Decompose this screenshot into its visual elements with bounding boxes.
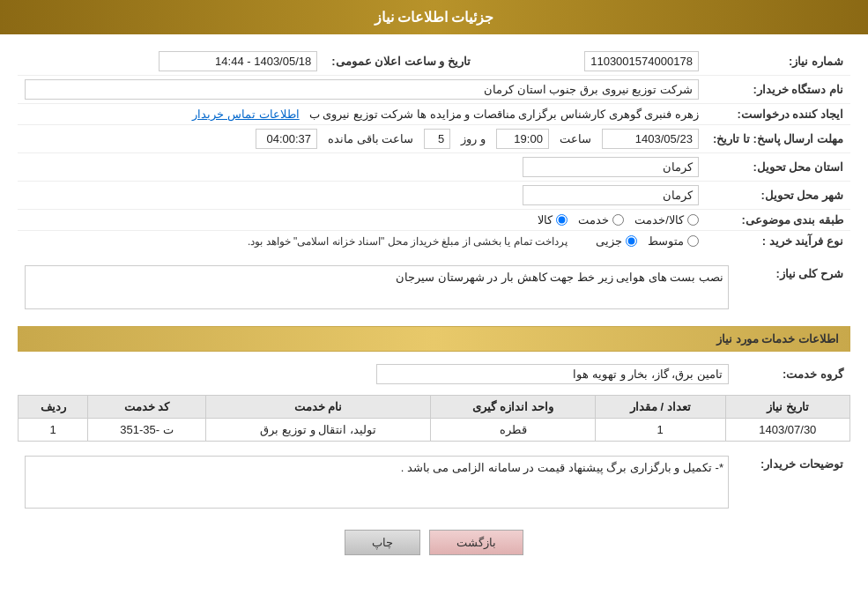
- content-area: شماره نیاز: 1103001574000178 تاریخ و ساع…: [0, 34, 868, 568]
- cell-tedad: 1: [595, 419, 725, 442]
- buttons-row: بازگشت چاپ: [18, 530, 850, 555]
- row-group: گروه خدمت: تامین برق، گاز، بخار و تهویه …: [18, 360, 850, 388]
- header-title: جزئیات اطلاعات نیاز: [375, 10, 494, 25]
- row-ijad: ایجاد کننده درخواست: زهره فنبری گوهری کا…: [18, 104, 850, 125]
- rooz-label: و روز: [461, 132, 486, 145]
- sharh-field: نصب بست های هوایی زیر خط جهت کاهش بار در…: [25, 265, 729, 309]
- radio-kala-khedmat[interactable]: کالا/خدمت: [634, 213, 699, 227]
- cell-radif: 1: [19, 419, 88, 442]
- back-button[interactable]: بازگشت: [429, 530, 523, 555]
- radio-jozei-label: جزیی: [596, 234, 622, 248]
- radio-khedmat-label: خدمت: [578, 213, 609, 227]
- namdastgah-label: نام دستگاه خریدار:: [706, 76, 850, 104]
- saat-label: ساعت: [560, 132, 591, 145]
- shomare-value: 1103001574000178: [478, 48, 706, 76]
- announce-value: 1403/05/18 - 14:44: [18, 48, 324, 76]
- col-kod: کد خدمت: [88, 396, 205, 419]
- radio-khedmat[interactable]: خدمت: [578, 213, 624, 227]
- row-ostan: استان محل تحویل: کرمان: [18, 153, 850, 182]
- col-radif: ردیف: [19, 396, 88, 419]
- baqi-label: ساعت باقی مانده: [328, 132, 413, 145]
- cell-vahed: قطره: [431, 419, 595, 442]
- tavzihat-label: توضیحات خریدار:: [736, 452, 850, 512]
- row-mohlat: مهلت ارسال پاسخ: تا تاریخ: 1403/05/23 سا…: [18, 125, 850, 153]
- print-button[interactable]: چاپ: [345, 530, 420, 555]
- mohlat-value: 1403/05/23 ساعت 19:00 و روز 5 ساعت باقی …: [18, 125, 706, 153]
- radio-kala-khedmat-label: کالا/خدمت: [634, 213, 684, 227]
- sharh-label: شرح کلی نیاز:: [736, 262, 850, 313]
- ostan-value: کرمان: [18, 153, 706, 182]
- ostan-field: کرمان: [523, 157, 699, 177]
- date-row: 1403/05/23 ساعت 19:00 و روز 5 ساعت باقی …: [25, 129, 699, 149]
- shomare-field: 1103001574000178: [584, 51, 699, 71]
- group-value: تامین برق، گاز، بخار و تهویه هوا: [18, 360, 736, 388]
- noe-description: پرداخت تمام یا بخشی از مبلغ خریداز محل "…: [248, 235, 568, 248]
- page-header: جزئیات اطلاعات نیاز: [0, 0, 868, 34]
- tabaqeh-radio-group: کالا/خدمت خدمت کالا: [25, 213, 699, 227]
- tavzihat-field: *- تکمیل و بارگزاری برگ پیشنهاد قیمت در …: [25, 456, 729, 509]
- radio-motovaset-label: متوسط: [648, 234, 684, 248]
- announce-field: 1403/05/18 - 14:44: [159, 51, 317, 71]
- sharh-table: شرح کلی نیاز: نصب بست های هوایی زیر خط ج…: [18, 262, 850, 313]
- tabaqeh-value: کالا/خدمت خدمت کالا: [18, 210, 706, 231]
- ijad-label: ایجاد کننده درخواست:: [706, 104, 850, 125]
- shahr-label: شهر محل تحویل:: [706, 182, 850, 210]
- radio-motovaset[interactable]: متوسط: [648, 234, 699, 248]
- cell-kod: ت -35-351: [88, 419, 205, 442]
- row-tabaqeh: طبقه بندی موضوعی: کالا/خدمت خدمت: [18, 210, 850, 231]
- announce-label: تاریخ و ساعت اعلان عمومی:: [324, 48, 478, 76]
- baqi-field: 04:00:37: [256, 129, 317, 149]
- page-wrapper: جزئیات اطلاعات نیاز شماره نیاز: 11030015…: [0, 0, 868, 609]
- shahr-field: کرمان: [523, 185, 699, 205]
- col-tarikh: تاریخ نیاز: [725, 396, 849, 419]
- radio-kala-input[interactable]: [556, 214, 568, 226]
- date1-field: 1403/05/23: [602, 129, 699, 149]
- radio-khedmat-input[interactable]: [612, 214, 624, 226]
- group-khedmat-table: گروه خدمت: تامین برق، گاز، بخار و تهویه …: [18, 360, 850, 388]
- ijad-text: زهره فنبری گوهری کارشناس برگزاری مناقصات…: [309, 108, 699, 121]
- shahr-value: کرمان: [18, 182, 706, 210]
- row-shomare: شماره نیاز: 1103001574000178 تاریخ و ساع…: [18, 48, 850, 76]
- tavzihat-table: توضیحات خریدار: *- تکمیل و بارگزاری برگ …: [18, 452, 850, 512]
- namdastgah-value: شرکت توزیع نیروی برق جنوب استان کرمان: [18, 76, 706, 104]
- radio-kala[interactable]: کالا: [538, 213, 568, 227]
- cell-tarikh: 1403/07/30: [725, 419, 849, 442]
- radio-kala-khedmat-input[interactable]: [687, 214, 699, 226]
- saat1-field: 19:00: [496, 129, 549, 149]
- row-tavzihat: توضیحات خریدار: *- تکمیل و بارگزاری برگ …: [18, 452, 850, 512]
- cell-name: تولید، انتقال و توزیع برق: [205, 419, 431, 442]
- main-info-table: شماره نیاز: 1103001574000178 تاریخ و ساع…: [18, 48, 850, 251]
- noe-label: نوع فرآیند خرید :: [706, 231, 850, 252]
- row-namdastgah: نام دستگاه خریدار: شرکت توزیع نیروی برق …: [18, 76, 850, 104]
- services-header-row: تاریخ نیاز تعداد / مقدار واحد اندازه گیر…: [19, 396, 850, 419]
- noe-radio-group: متوسط جزیی پرداخت تمام یا بخشی از مبلغ خ…: [25, 234, 699, 248]
- rooz-field: 5: [424, 129, 450, 149]
- row-shahr: شهر محل تحویل: کرمان: [18, 182, 850, 210]
- ostan-label: استان محل تحویل:: [706, 153, 850, 182]
- ijad-value: زهره فنبری گوهری کارشناس برگزاری مناقصات…: [18, 104, 706, 125]
- group-label: گروه خدمت:: [736, 360, 850, 388]
- mohlat-label: مهلت ارسال پاسخ: تا تاریخ:: [706, 125, 850, 153]
- col-name: نام خدمت: [205, 396, 431, 419]
- radio-jozei[interactable]: جزیی: [596, 234, 637, 248]
- radio-kala-label: کالا: [538, 213, 553, 227]
- namdastgah-field: شرکت توزیع نیروی برق جنوب استان کرمان: [25, 79, 699, 100]
- row-noe: نوع فرآیند خرید : متوسط جزیی پرداخت: [18, 231, 850, 252]
- contact-link[interactable]: اطلاعات تماس خریدار: [192, 108, 299, 121]
- col-vahed: واحد اندازه گیری: [431, 396, 595, 419]
- group-field: تامین برق، گاز، بخار و تهویه هوا: [376, 364, 729, 384]
- radio-motovaset-input[interactable]: [687, 235, 699, 247]
- radio-jozei-input[interactable]: [626, 235, 637, 247]
- section2-title: اطلاعات خدمات مورد نیاز: [18, 326, 850, 352]
- sharh-value: نصب بست های هوایی زیر خط جهت کاهش بار در…: [18, 262, 736, 313]
- table-row: 1403/07/301قطرهتولید، انتقال و توزیع برق…: [19, 419, 850, 442]
- tavzihat-value: *- تکمیل و بارگزاری برگ پیشنهاد قیمت در …: [18, 452, 736, 512]
- services-table: تاریخ نیاز تعداد / مقدار واحد اندازه گیر…: [18, 395, 850, 442]
- row-sharh: شرح کلی نیاز: نصب بست های هوایی زیر خط ج…: [18, 262, 850, 313]
- noe-value: متوسط جزیی پرداخت تمام یا بخشی از مبلغ خ…: [18, 231, 706, 252]
- col-tedad: تعداد / مقدار: [595, 396, 725, 419]
- tabaqeh-label: طبقه بندی موضوعی:: [706, 210, 850, 231]
- shomare-label: شماره نیاز:: [706, 48, 850, 76]
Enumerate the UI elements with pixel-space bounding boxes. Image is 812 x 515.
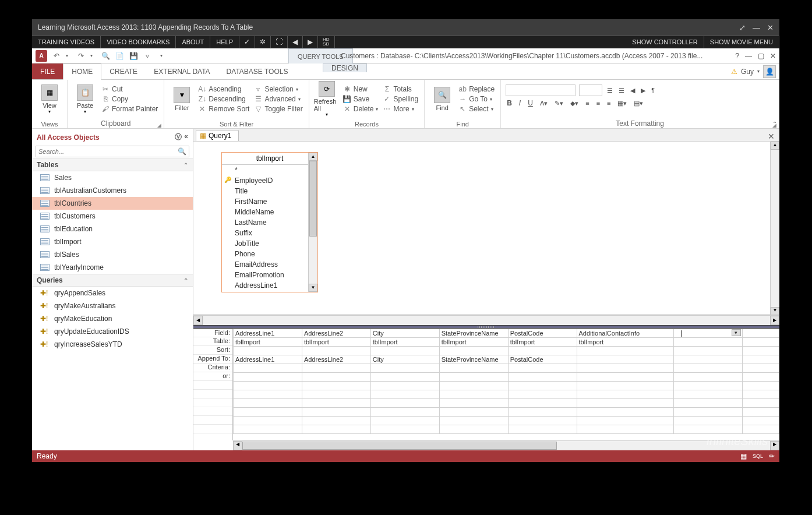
nav-table-tblyearlyincome[interactable]: tblYearlyIncome	[32, 261, 193, 274]
field-addressline1[interactable]: AddressLine1	[222, 280, 317, 291]
qbe-cell[interactable]	[302, 390, 370, 399]
qbe-cell[interactable]	[673, 329, 742, 338]
qbe-cell[interactable]	[302, 373, 370, 382]
tab-home[interactable]: HOME	[63, 64, 101, 80]
fullscreen-icon[interactable]: ⛶	[271, 36, 288, 48]
ltr-icon[interactable]: ¶	[650, 86, 656, 94]
qbe-cell[interactable]	[673, 338, 742, 347]
qbe-cell[interactable]: tblImport	[234, 338, 302, 347]
window-restore-icon[interactable]: ▢	[758, 52, 764, 60]
menu-video-bookmarks[interactable]: VIDEO BOOKMARKS	[101, 36, 176, 48]
qbe-cell[interactable]	[370, 373, 439, 382]
toggle-filter-button[interactable]: ▽Toggle Filter	[253, 104, 303, 114]
nav-section-queries[interactable]: Queries⌃	[32, 274, 193, 287]
bullets-icon[interactable]: ☰	[606, 86, 614, 95]
qbe-cell[interactable]	[508, 373, 577, 382]
nav-table-tblimport[interactable]: tblImport	[32, 235, 193, 248]
qbe-cell[interactable]	[673, 408, 742, 417]
delete-record-button[interactable]: ✕Delete ▾	[342, 104, 380, 114]
qbe-cell[interactable]	[508, 347, 577, 355]
menu-help[interactable]: HELP	[210, 36, 239, 48]
tab-design[interactable]: DESIGN	[323, 64, 367, 72]
qbe-cell[interactable]	[439, 347, 508, 355]
redo-icon[interactable]: ↷	[76, 51, 86, 61]
qbe-cell[interactable]	[302, 382, 370, 390]
qbe-cell[interactable]	[370, 364, 439, 373]
field-list-scrollbar[interactable]: ▲ ▼	[308, 153, 317, 292]
gear-icon[interactable]: ✲	[255, 36, 271, 48]
field-emailpromotion[interactable]: EmailPromotion	[222, 270, 317, 280]
qbe-cell[interactable]	[439, 399, 508, 408]
qbe-cell[interactable]	[577, 364, 673, 373]
qbe-cell[interactable]	[673, 390, 742, 399]
minimize-icon[interactable]: —	[753, 23, 760, 32]
qbe-cell[interactable]: tblImport	[577, 338, 673, 347]
qbe-cell[interactable]	[508, 390, 577, 399]
qbe-cell[interactable]	[234, 408, 302, 417]
save-record-button[interactable]: 💾Save	[342, 94, 380, 104]
qbe-cell[interactable]: City	[370, 355, 439, 364]
field-lastname[interactable]: LastName	[222, 217, 317, 228]
qbe-cell[interactable]: AddressLine2	[302, 329, 370, 338]
qbe-cell[interactable]	[508, 399, 577, 408]
save-icon[interactable]: 💾	[129, 51, 138, 61]
format-painter-button[interactable]: 🖌Format Painter	[100, 104, 159, 114]
qbe-cell[interactable]	[439, 408, 508, 417]
qbe-cell[interactable]	[673, 417, 742, 425]
redo-dropdown-icon[interactable]: ▾	[87, 51, 96, 61]
qbe-cell[interactable]	[577, 347, 673, 355]
qbe-cell[interactable]	[302, 399, 370, 408]
totals-button[interactable]: ΣTotals	[382, 84, 419, 94]
prev-icon[interactable]: ◀	[288, 36, 303, 48]
qbe-cell[interactable]: tblImport	[370, 338, 439, 347]
tab-database-tools[interactable]: DATABASE TOOLS	[218, 64, 296, 79]
qbe-cell[interactable]	[302, 364, 370, 373]
qbe-cell[interactable]	[439, 390, 508, 399]
help-icon[interactable]: ?	[735, 52, 739, 60]
select-button[interactable]: ↖Select ▾	[457, 104, 496, 114]
qbe-cell[interactable]	[234, 382, 302, 390]
user-avatar[interactable]: 👤	[763, 65, 776, 78]
indent-dec-icon[interactable]: ◀	[629, 86, 636, 95]
qbe-cell[interactable]: AdditionalContactInfo	[577, 329, 673, 338]
close-icon[interactable]: ✕	[767, 23, 774, 32]
table-tblimport[interactable]: tblImport *EmployeeIDTitleFirstNameMiddl…	[221, 152, 318, 292]
qbe-cell[interactable]	[577, 373, 673, 382]
design-view-icon[interactable]: ✏	[769, 452, 775, 460]
nav-section-tables[interactable]: Tables⌃	[32, 158, 193, 171]
qbe-cell[interactable]	[439, 373, 508, 382]
copy-button[interactable]: ⎘Copy	[100, 94, 159, 104]
hd-icon[interactable]: HDSD	[318, 36, 335, 48]
qbe-cell[interactable]	[370, 347, 439, 355]
nav-table-tblaustraliancustomers[interactable]: tblAustralianCustomers	[32, 184, 193, 197]
qbe-cell[interactable]: StateProvinceName	[439, 329, 508, 338]
user-dropdown-icon[interactable]: ▾	[757, 69, 760, 74]
fill-icon[interactable]: ◆▾	[569, 99, 580, 108]
indent-inc-icon[interactable]: ▶	[640, 86, 647, 95]
print-preview-icon[interactable]: 🔍	[101, 51, 110, 61]
remove-sort-button[interactable]: ✕Remove Sort	[197, 104, 250, 114]
underline-icon[interactable]: U	[527, 98, 534, 108]
qbe-cell[interactable]	[577, 425, 673, 434]
qbe-cell[interactable]	[234, 373, 302, 382]
qbe-cell[interactable]	[234, 347, 302, 355]
ribbon-collapse-icon[interactable]: ⌃	[772, 121, 777, 127]
goto-button[interactable]: →Go To ▾	[457, 94, 496, 104]
nav-table-tblsales[interactable]: tblSales	[32, 248, 193, 261]
field-addressline2[interactable]: AddressLine2	[222, 291, 317, 292]
nav-query-qryincreasesalesytd[interactable]: ✚!qryIncreaseSalesYTD	[32, 338, 193, 351]
paste-button[interactable]: 📋 Paste ▾	[72, 81, 98, 117]
menu-show-controller[interactable]: SHOW CONTROLLER	[626, 36, 704, 48]
qbe-cell[interactable]	[302, 425, 370, 434]
window-minimize-icon[interactable]: —	[745, 52, 752, 60]
qbe-cell[interactable]	[673, 382, 742, 390]
replace-button[interactable]: abReplace	[457, 84, 496, 94]
descending-button[interactable]: Z↓Descending	[197, 94, 250, 104]
field-middlename[interactable]: MiddleName	[222, 207, 317, 217]
field-emailaddress[interactable]: EmailAddress	[222, 259, 317, 270]
nav-table-tblcountries[interactable]: tblCountries	[32, 197, 193, 210]
undo-icon[interactable]: ↶	[52, 51, 61, 61]
qbe-cell[interactable]: AddressLine2	[302, 355, 370, 364]
qbe-cell[interactable]	[673, 425, 742, 434]
qbe-cell[interactable]	[577, 417, 673, 425]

━━━━━━━━

§ Task directions: Look for the string "کاهش" in the data above and return every line that has it.

§ Completed task:
- sharh-field: نصب بست های هوایی زیر خط جهت کاهش بار در…: [25, 265, 729, 309]
- sharh-value: نصب بست های هوایی زیر خط جهت کاهش بار در…: [18, 262, 736, 313]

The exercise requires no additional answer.